ティンプー市内にあるCSIマーケットのソナム・チョフェルCEOによると、CSI部門で働く人々の80〜90%が、海外に行くか、他の仕事に就き始めているという。CSIは国内産業の95%を構成しているが、国内総生産(GDP)への貢献度は5%未満でしかない。 「しかし、それは最大20%程度は貢献できるる力が潜在的にはあり、政府が私たちを支援してくれれば、輸入品に取って代わる可能性があります。」

同氏によると、農業部門では、サプライチェーンや配送のシステムが欠如しており、その産品が付加価値を付けてくれる人や起業家に届かないため、儲かるビジネスになっていないという。 「500のCSIを収容するCSIマーケットは、産品の5%しか受け取りません。」同氏は、市場の90%が輸入品で溢れており、過剰な輸入はCSIにとって大きな脅威になっていると指摘した。
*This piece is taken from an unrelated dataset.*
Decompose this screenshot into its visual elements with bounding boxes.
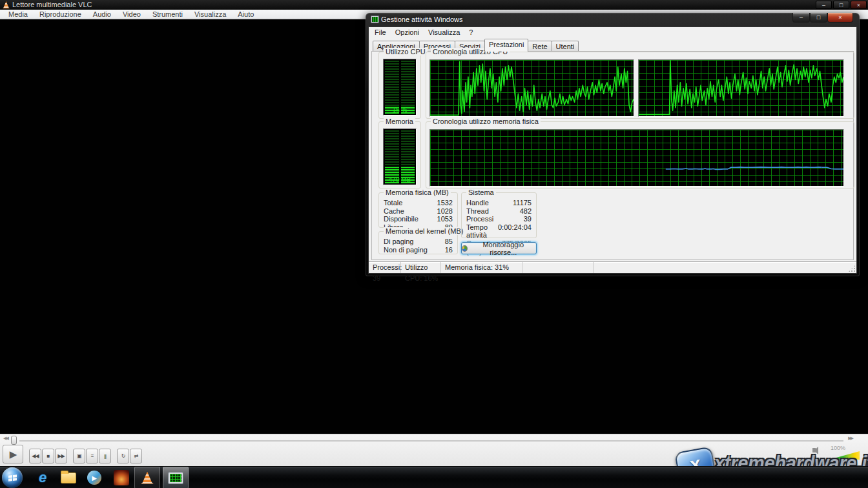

CSI部門をもっと魅力的にするためには、CSIにより多くのインセンティブが与えられるべきだという。 「政府は全国信用保証制度と国立CSI銀行を通じてCSIを財政的に支援していますが、コーディネーションに欠けています。」例えば、CSI部門ではプラスチック製造はできないが、市場に出回っているすべてのパッケージ製品はプラスチック包装されている。 「プラスチック包装品が規制されていれば、地元生産者により平等な競争の機会を提供するでしょう。」他にも、同氏は、金融アクセス、許認可や諸手続きのための単一窓口となるファシリテーションセンターがあると良いと指摘した。
(後半に続く)

起業家も同様の課題を指摘している。ケンガ・ポテト・フィンガリングのオーナーであるジャンチュ・ドルジさんによると、プンツォリンでロックダウンが続いていた頃、200〜300kgの冷凍フライドポテトの売上があった。 「しかし、プンツォリンで輸入再開された後、私はそこまでの売上を達成できなくなりました。」また、元ツアーガイドで石鹸事業を始めたティンレイ・テンジンさんは、今はポテトチップス生産にシフトしたという。彼は、ブータンは他国からの輸入製品の多くを国内で生産できる可能性があると指摘した。

一方、アジア開発銀行(ADB)は、ブータンの人口ボーナス期が1995年に始まって2038年まで続くと予想されているため、若者がCSI部門で仕事を得られる可能性は非常に高いと指摘している。人口ボーナスは2013年にピークに達するが、その後ボーナス規模は着実に減少し、2038年以降は人口構成が重圧に変わると見られている。「ブータンの43年間の人口ボーナス期には、人口ボーナスは毎年推定1.6パーセントポイント程度経済成長の底上げに貢献できただろう」と報告書は指摘する。

政府は、成長の潜在能力が高いCSI部門を促進し、地域および国際市場で競争力のあるニッチを創出していくことや、CSI部門を産業部門の主流として位置づけられるようにするため、第12次5カ年計画において、CSI開発のためのCSIフラッグシッププログラムに12億ニュルタムの予算配分を承認している。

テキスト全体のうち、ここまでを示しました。